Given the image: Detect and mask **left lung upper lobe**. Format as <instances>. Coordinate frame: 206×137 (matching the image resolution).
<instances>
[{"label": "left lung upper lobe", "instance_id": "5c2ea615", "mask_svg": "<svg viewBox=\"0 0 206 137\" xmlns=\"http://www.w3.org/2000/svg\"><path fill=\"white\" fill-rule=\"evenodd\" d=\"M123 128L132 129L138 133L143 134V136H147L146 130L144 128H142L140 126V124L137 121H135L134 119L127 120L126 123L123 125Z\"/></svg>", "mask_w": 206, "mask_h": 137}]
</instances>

▸ YOUR GOAL:
Set down the whole listing again. Keep every word as it is.

▸ ANSWER TO THE EXERCISE:
Given the image: Detect and mask **left lung upper lobe**. Format as <instances>. Coordinate frame: 206×137 (matching the image resolution).
<instances>
[{"label": "left lung upper lobe", "instance_id": "5c2ea615", "mask_svg": "<svg viewBox=\"0 0 206 137\" xmlns=\"http://www.w3.org/2000/svg\"><path fill=\"white\" fill-rule=\"evenodd\" d=\"M123 128L132 129L138 133L143 134V136H147L146 130L144 128H142L140 126V124L137 121H135L134 119L127 120L126 123L123 125Z\"/></svg>", "mask_w": 206, "mask_h": 137}]
</instances>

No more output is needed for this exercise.